1.  India boasts the world’s largest and youngest population, with a median age of around 28 years. The country is set to enjoy a demographic dividend window of over three decades, driven by a rising working-age population and labor force participation rates, contrasting sharply with aging populations in other parts of the world.

2. Historically, India’s growth has been fueled by domestic resources, with foreign savings playing a supplementary role. The current account deficit remains sustainable, hovering around 2.5% of GDP, thanks to various indicators of external sector resilience.

3.  Gradual fiscal consolidation post-Covid has brought India’s general government deficit to 8.6% of GDP and public debt to 81.6% of GDP by March 2024. Reprioritizing fiscal spending towards productive employment-generating sectors and digitalization could further reduce general government debt to 73.4% of GDP by 2030-31.

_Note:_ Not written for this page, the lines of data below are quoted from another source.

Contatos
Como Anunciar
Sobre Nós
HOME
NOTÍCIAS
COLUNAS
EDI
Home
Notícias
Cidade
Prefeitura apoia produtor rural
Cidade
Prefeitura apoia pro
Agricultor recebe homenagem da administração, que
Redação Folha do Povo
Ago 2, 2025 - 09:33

4. India’s predominantly bank-based financial sector underwent significant reforms post the global financial crisis, including asset quality reviews and recapitalization efforts. By March 2023, gross and net non-performing asset ratios declined significantly, indicating improved stability.

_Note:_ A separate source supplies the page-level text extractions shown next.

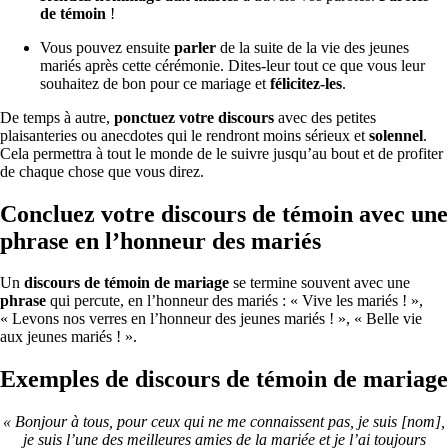
de témoin
!
Vous pouvez ensuite
parler
de la suite de la vie des jeunes
mariés après cette cérémonie. Dites-leur tout ce que vous leur
souhaitez de bon pour ce mariage et
félicitez-les
.
De temps à autre,
ponctuez votre discours
avec des petites
plaisanteries ou anecdotes qui le rendront moins sérieux et
solennel
.
Cela permettra à tout le monde de le suivre jusqu’au bout et de profiter
de chaque chose que vous direz.
Concluez votre discours de témoin avec une
phrase en l’honneur des mariés
Un
discours de témoin de mariage
se termine souvent avec une
phrase
qui percute, en l’honneur des mariés : « Vive les mariés ! »,
« Levons nos verres en l’honneur des jeunes mariés ! », « Belle vie
aux jeunes mariés ! ».
Exemples de discours de témoin de mariage
« Bonjour à tous, pour ceux qui ne me connaissent pas, je suis [nom],
je suis l’une des meilleures amies de la mariée et je l’ai toujours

5.  India is leveraging technology to drive transformative change, with initiatives like Jan Dhan, Aadhaar, and Mobile connections expanding access to formal finance and boosting tech startups. The Unified Payments Interface (UPI) is revolutionizing financial transactions, facilitating seamless peer-to-peer and person-to-merchant transactions.

6. Inflation in India is on a downward trend after surging due to multiple supply shocks from the pandemic, weather-induced food price spikes, supply chain disruptions, and global commodity price pressures.